Given two integer arrays preorder and inorder where preorder is the preorder traversal of a binary tree and inorder is the inorder traversal of the same tree, construct and return the binary tree.

Example 1:

Input: preorder = [3,9,20,15,7], inorder = [9,3,15,20,7]
Output: [3,9,20,null,null,15,7]

Example 2:

Input: preorder = [-1], inorder = [-1]
Output: [-1]

Constraints:

• 1 <= preorder.length <= 3000
• inorder.length == preorder.length
• -3000 <= preorder[i], inorder[i] <= 3000
• preorder and inorder consist of unique values.
• Each value of inorder also appears in preorder.
• preorder is guaranteed to be the preorder traversal of the tree.
• inorder is guaranteed to be the inorder traversal of the tree.

Solution

Approach: Recursive Divide and Conquer

The key insight is that preorder gives us the root (first element), and inorder tells us which nodes are in left vs right subtrees.

Implementation

class Solution:
    def buildTree(self, preorder: List[int], inorder: List[int]) -> Optional[TreeNode]:
        # Create hash map for O(1) lookup of inorder indices
        inorder_map = {val: idx for idx, val in enumerate(inorder)}
        self.preorder_idx = 0

        def build(left, right):
            if left > right:
                return None

            # Root is next element in preorder
            root_val = preorder[self.preorder_idx]
            root = TreeNode(root_val)
            self.preorder_idx += 1

            # Find root position in inorder
            inorder_idx = inorder_map[root_val]

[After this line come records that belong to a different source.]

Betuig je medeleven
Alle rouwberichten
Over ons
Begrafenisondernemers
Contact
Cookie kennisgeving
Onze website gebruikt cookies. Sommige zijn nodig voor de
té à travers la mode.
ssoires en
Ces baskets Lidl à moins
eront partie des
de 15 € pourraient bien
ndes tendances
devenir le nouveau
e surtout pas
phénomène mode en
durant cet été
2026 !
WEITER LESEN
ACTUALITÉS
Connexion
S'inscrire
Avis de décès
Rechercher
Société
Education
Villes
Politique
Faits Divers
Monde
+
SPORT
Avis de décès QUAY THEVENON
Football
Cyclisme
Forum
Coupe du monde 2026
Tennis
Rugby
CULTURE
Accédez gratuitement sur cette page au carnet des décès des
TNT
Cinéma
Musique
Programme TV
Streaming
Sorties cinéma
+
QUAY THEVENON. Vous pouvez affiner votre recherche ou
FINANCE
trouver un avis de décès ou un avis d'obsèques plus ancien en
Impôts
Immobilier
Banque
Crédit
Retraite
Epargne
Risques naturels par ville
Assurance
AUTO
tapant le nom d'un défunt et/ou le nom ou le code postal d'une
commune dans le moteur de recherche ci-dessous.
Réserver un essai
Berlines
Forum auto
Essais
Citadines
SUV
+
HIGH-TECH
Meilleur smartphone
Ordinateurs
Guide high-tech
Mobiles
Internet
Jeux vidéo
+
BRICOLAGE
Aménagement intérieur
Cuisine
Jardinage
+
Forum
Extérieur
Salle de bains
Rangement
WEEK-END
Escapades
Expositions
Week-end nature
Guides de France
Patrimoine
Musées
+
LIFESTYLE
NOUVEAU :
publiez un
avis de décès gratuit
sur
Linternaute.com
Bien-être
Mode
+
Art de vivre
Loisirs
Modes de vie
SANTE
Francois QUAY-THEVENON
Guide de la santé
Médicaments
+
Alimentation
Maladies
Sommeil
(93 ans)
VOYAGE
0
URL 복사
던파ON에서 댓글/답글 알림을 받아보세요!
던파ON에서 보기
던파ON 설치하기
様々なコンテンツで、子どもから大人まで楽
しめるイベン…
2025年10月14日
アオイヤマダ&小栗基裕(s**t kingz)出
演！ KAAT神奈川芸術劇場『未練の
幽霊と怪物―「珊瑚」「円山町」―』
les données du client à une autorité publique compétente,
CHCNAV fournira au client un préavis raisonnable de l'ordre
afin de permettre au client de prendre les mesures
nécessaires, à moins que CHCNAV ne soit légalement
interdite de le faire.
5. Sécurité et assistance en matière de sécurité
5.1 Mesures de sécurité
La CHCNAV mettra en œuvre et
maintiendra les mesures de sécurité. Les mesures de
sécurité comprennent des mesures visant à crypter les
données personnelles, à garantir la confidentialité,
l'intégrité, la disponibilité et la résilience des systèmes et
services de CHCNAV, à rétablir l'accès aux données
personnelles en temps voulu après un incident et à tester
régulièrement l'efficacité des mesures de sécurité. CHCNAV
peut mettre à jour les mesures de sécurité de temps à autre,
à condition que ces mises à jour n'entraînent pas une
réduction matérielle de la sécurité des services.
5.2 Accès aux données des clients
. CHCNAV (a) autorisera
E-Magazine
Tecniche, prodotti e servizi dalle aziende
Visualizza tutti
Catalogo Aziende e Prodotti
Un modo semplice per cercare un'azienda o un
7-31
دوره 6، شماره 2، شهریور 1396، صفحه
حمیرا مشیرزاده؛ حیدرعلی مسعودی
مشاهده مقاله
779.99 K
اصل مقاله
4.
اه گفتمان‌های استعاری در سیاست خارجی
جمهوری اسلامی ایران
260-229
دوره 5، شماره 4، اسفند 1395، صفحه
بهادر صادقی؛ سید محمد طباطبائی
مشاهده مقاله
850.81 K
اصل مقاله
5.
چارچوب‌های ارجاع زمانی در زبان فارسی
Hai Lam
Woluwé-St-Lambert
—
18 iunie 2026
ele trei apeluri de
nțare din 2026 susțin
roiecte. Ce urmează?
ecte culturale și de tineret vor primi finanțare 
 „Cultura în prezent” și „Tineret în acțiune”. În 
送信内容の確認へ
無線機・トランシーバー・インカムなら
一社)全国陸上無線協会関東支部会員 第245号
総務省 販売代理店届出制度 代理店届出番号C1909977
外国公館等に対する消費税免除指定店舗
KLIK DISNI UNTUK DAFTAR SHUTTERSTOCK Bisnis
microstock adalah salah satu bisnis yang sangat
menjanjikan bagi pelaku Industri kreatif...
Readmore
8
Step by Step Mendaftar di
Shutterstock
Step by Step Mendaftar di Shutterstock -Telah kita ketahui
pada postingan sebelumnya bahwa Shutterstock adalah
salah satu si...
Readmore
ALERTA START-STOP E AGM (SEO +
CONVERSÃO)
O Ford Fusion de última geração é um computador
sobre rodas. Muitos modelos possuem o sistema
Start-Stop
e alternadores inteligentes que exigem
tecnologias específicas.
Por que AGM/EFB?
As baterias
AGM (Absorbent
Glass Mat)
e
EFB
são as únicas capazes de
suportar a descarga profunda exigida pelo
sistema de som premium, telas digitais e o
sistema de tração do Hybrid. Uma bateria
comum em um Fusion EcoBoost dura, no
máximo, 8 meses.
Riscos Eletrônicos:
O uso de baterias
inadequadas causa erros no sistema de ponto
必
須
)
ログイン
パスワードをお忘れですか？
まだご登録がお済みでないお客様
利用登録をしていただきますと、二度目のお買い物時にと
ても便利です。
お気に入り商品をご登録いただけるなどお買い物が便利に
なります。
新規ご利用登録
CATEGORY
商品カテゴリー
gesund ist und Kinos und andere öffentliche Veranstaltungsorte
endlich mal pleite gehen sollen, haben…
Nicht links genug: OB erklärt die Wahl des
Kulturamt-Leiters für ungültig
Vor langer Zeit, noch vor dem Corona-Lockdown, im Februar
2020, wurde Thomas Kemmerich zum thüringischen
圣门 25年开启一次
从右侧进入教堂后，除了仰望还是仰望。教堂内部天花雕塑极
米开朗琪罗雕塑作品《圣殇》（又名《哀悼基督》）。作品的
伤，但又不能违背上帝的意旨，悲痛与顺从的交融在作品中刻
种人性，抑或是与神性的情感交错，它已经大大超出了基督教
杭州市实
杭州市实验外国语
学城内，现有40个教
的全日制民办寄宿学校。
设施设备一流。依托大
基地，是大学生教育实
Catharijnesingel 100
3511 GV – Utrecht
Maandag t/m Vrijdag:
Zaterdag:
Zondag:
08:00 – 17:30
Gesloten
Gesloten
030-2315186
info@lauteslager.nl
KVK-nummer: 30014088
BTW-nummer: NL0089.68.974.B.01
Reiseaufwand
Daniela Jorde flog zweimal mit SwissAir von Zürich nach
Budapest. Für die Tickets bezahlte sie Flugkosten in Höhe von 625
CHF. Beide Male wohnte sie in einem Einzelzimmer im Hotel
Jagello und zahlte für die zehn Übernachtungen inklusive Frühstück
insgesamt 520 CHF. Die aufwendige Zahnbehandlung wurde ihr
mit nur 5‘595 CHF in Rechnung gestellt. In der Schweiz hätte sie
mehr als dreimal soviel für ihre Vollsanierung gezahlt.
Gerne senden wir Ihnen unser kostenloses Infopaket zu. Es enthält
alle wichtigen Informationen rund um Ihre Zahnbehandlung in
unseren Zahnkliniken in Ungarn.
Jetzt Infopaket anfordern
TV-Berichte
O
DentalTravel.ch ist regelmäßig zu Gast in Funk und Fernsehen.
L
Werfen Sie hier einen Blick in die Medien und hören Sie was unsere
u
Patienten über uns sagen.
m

            # Build left and right subtrees
            # Important: build left first since preorder processes left before right
            root.left = build(left, inorder_idx - 1)
            root.right = build(inorder_idx + 1, right)

            return root

        return build(0, len(inorder) - 1)

Complexity Analysis

• Time Complexity: O(n), where n is the number of nodes. We visit each node once and do O(1) lookup with the hash map.
• Space Complexity: O(n) for the hash map and O(h) for recursion stack, where h is the height.

Key Insights

1. Preorder Structure: Preorder visits root, then left subtree, then right subtree. First element is always the root.

2. Inorder Structure: Inorder visits left subtree, then root, then right subtree. Root position divides left and right subtrees.

3. Divide and Conquer: Find root from preorder, locate it in inorder to split left/right, recursively build subtrees.

4. Hash Map Optimization: Storing inorder indices in a hash map allows O(1) lookup instead of O(n) linear search.

5. Order Matters: We must build left subtree before right because preorder processes left first, and we consume preorder sequentially.